In French she asked, softly, "Are we allowed to say 'blow-job' in Persian?"

"I don't know," he said, his lips near her ear, his arm around her narrow but firm shoulders; strong. "So we don't. And we don't do anything else that is questionable or might possibly offend. I like it here, so far."

"Yes, I like it too. I'm glad we are here. You will be too," she said with a French giggle that added the playful innocence of a whore's second night, to the promise. He understood that it was his American ears causing the effect, not the French speaker. Still, the effect touched his spine.

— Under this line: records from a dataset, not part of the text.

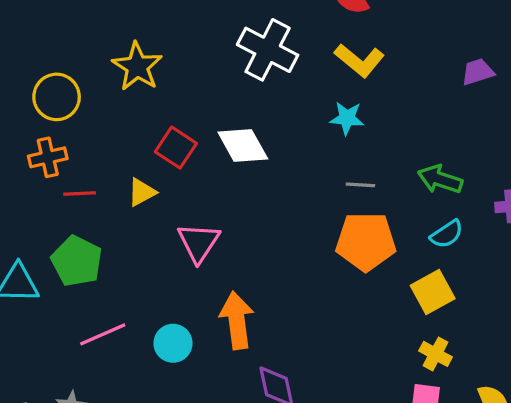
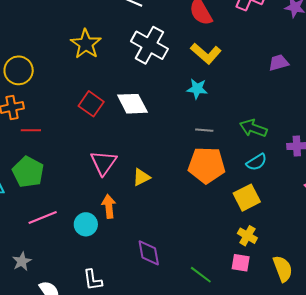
yellow star: (137, 67) -> (86, 44), moved
yellow triangle: (142, 192) -> (141, 177), moved
orange arrow: (237, 320) -> (109, 206), moved, size x0.7

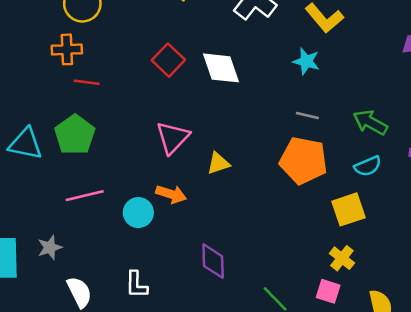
orange arrow: (109, 206) -> (171, 194), turned 105

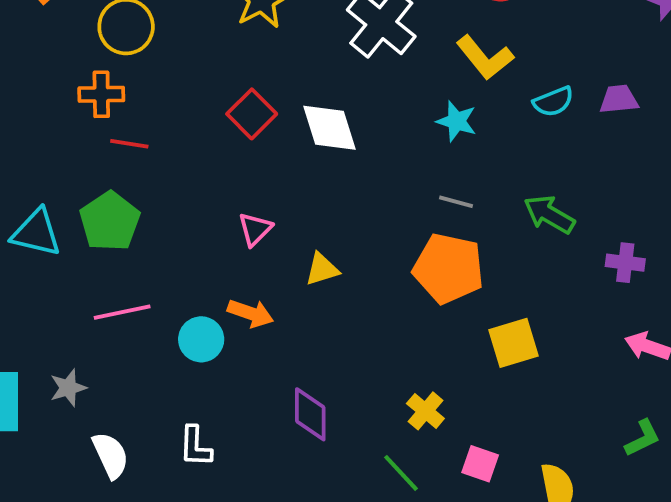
pink triangle: (173, 137) -> (255, 229), size x0.7
cyan semicircle: (368, 166) -> (553, 102), moved
yellow cross: (342, 258) -> (425, 411), moved

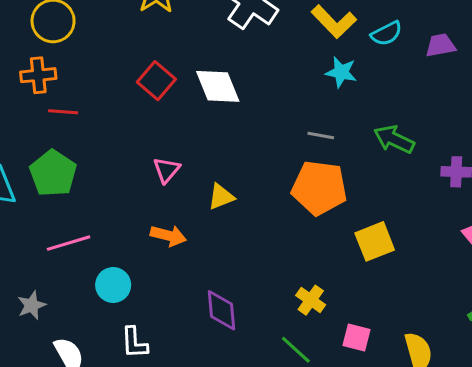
cyan semicircle: (553, 102) -> (386, 34), moved
cyan star: (456, 121) -> (341, 72), moved
cyan circle: (201, 339) -> (113, 285), moved

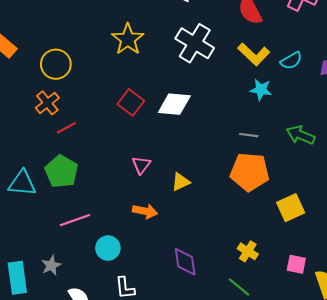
orange cross: (38, 75) -> (47, 103), turned -30
white diamond: (218, 86) -> (174, 104), turned -60
red line: (63, 112) -> (66, 128), turned -30
pink square: (357, 338) -> (296, 264), moved

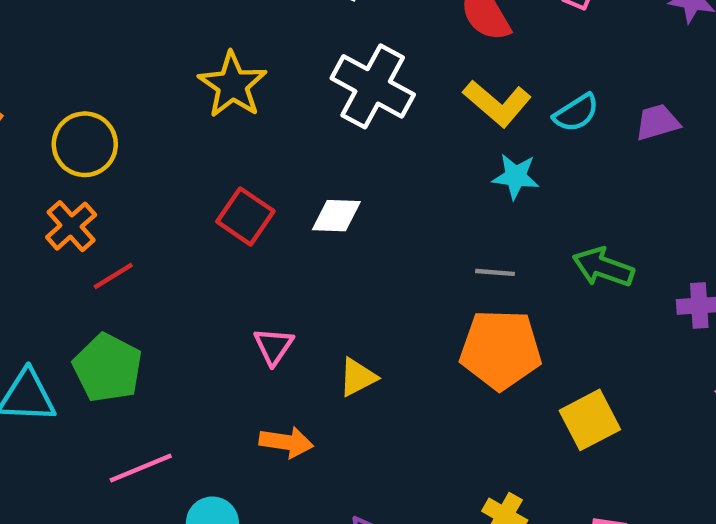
white diamond: (174, 104) -> (336, 216), size x0.7

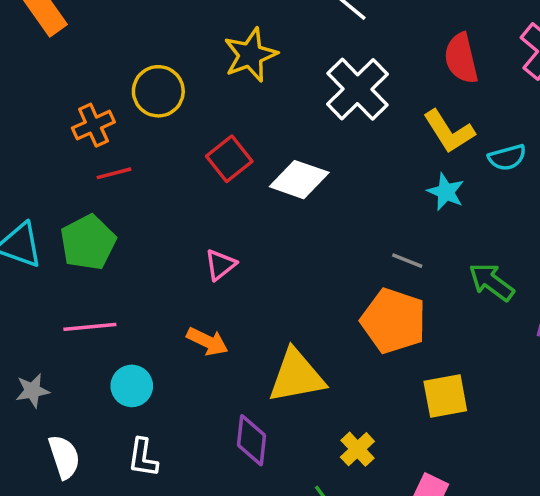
yellow circle: (85, 144) -> (158, 91), moved
white diamond: (336, 216) -> (299, 180), size x1.4
yellow triangle: (358, 377) -> (296, 376), moved, size x1.8

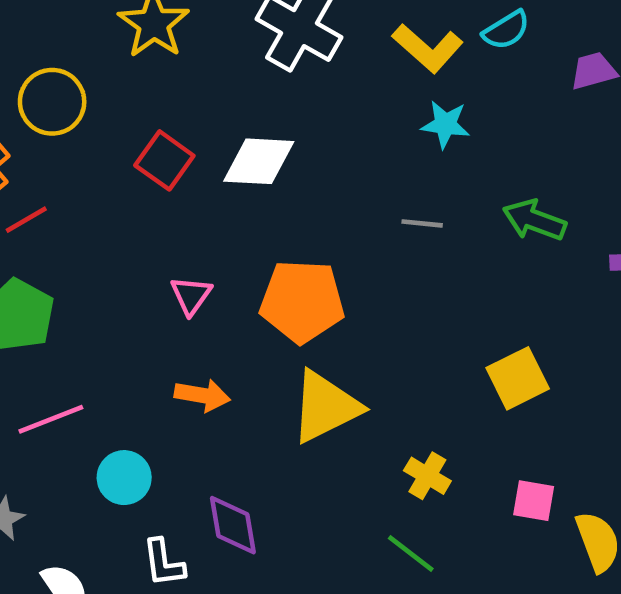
cyan semicircle: (507, 157) -> (506, 30), moved
orange pentagon: (394, 321) -> (302, 301), moved
purple diamond: (252, 440) -> (233, 525), moved

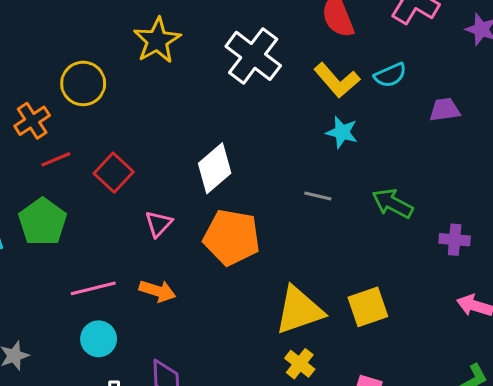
red square: (164, 160) -> (114, 173), moved
white diamond: (259, 161) -> (215, 168), moved, turned -51
yellow triangle: (325, 407) -> (299, 310), moved
pink line: (51, 419) -> (93, 288), moved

And why wouldn't he be happy to be here? This was Persia, and it felt like a different world. And Samantha was with him. Why the long face? Because they were in Iran, in Tehran, to meet with the Mossad.

Doug had lived by a few succinct ideas, and one of them was never to meet with the Mossad — just on general preferences. He felt that if he had to break with that guideline then doing it in Iran would not be ideal. In fact it would be far flung from ideal —- dismal.

Dismal felt accurate. At least he wouldn't be unbearably naïve. Just as dead, yes, but not cringing.